SUPPLIED MATERIAL below:
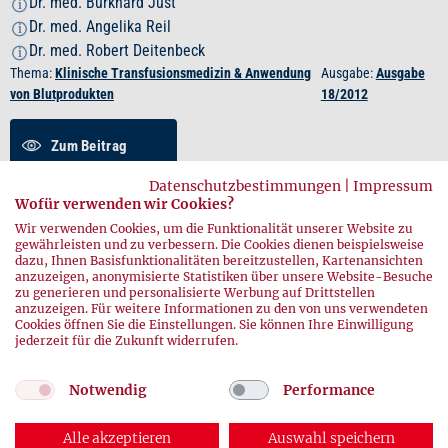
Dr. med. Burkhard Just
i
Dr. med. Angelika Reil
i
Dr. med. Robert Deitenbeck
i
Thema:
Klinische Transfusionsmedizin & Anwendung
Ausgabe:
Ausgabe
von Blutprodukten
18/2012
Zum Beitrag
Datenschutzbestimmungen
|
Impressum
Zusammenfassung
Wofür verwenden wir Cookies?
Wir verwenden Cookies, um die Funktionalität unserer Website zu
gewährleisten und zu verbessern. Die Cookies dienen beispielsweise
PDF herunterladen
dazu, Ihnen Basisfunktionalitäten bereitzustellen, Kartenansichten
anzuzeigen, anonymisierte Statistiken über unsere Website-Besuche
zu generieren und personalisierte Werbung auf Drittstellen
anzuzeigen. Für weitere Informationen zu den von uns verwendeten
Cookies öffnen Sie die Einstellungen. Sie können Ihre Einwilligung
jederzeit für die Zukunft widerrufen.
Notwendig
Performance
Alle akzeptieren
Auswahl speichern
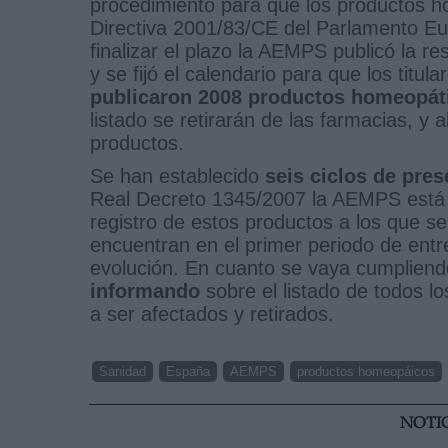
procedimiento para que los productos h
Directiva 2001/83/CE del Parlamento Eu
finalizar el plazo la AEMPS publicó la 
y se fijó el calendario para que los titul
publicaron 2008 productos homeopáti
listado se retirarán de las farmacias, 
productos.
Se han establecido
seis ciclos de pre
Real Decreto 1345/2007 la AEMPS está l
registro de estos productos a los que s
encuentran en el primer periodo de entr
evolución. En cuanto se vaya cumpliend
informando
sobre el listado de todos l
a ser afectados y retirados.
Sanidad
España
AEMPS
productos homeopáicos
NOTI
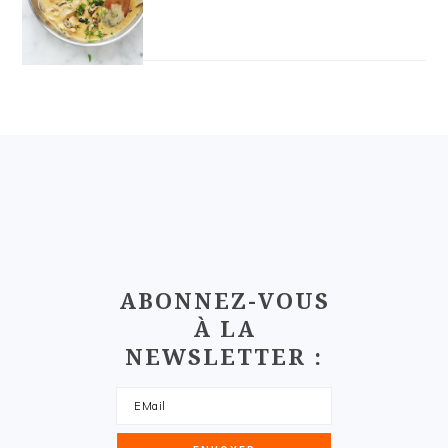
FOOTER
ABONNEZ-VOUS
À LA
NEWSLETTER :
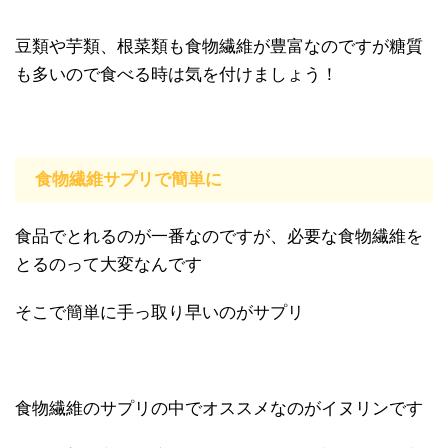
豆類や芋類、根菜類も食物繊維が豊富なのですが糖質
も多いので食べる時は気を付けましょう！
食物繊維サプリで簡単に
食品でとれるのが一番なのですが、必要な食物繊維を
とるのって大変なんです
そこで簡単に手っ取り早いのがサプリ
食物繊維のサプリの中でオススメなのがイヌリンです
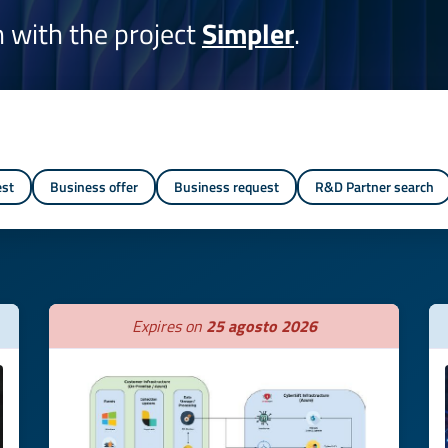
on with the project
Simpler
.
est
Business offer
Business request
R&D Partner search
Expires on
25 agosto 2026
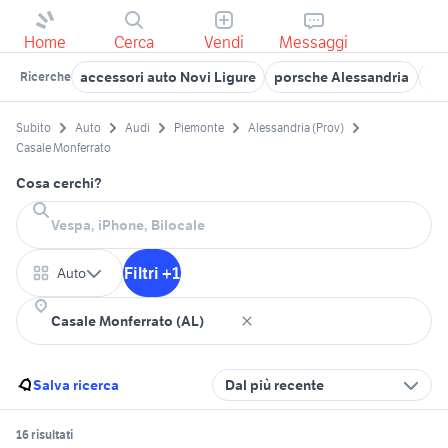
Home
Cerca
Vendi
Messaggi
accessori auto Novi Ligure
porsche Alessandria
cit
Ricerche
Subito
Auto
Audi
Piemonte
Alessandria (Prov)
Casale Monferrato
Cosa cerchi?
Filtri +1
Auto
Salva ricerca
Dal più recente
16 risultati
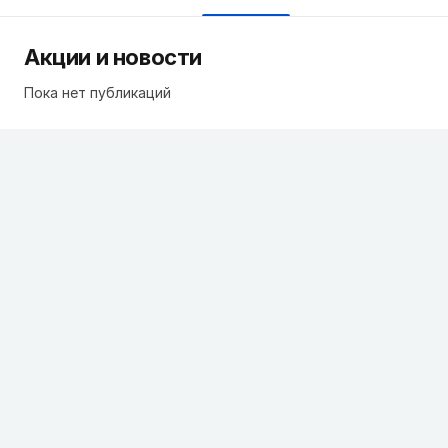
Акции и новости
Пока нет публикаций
End of SUPPLIED MATERIAL.
Every line from the one containing "も多いので食べる時は気を付けましょう！" to the end of the material above is to be returned exactly, with the pictures left out.

**EXPECTED ANSWER**
も多いので食べる時は気を付けましょう！
食物繊維サプリで簡単に
食品でとれるのが一番なのですが、必要な食物繊維を
とるのって大変なんです
そこで簡単に手っ取り早いのがサプリ
食物繊維のサプリの中でオススメなのがイヌリンです
on with the project
Simpler
.
est
Business offer
Business request
R&D Partner search
Expires on
25 agosto 2026
Home
Cerca
Vendi
Messaggi
accessori auto Novi Ligure
porsche Alessandria
cit
Ricerche
Subito
Auto
Audi
Piemonte
Alessandria (Prov)
Casale Monferrato
Cosa cerchi?
Filtri +1
Auto
Salva ricerca
Dal più recente
16 risultati
Акции и новости
Пока нет публикаций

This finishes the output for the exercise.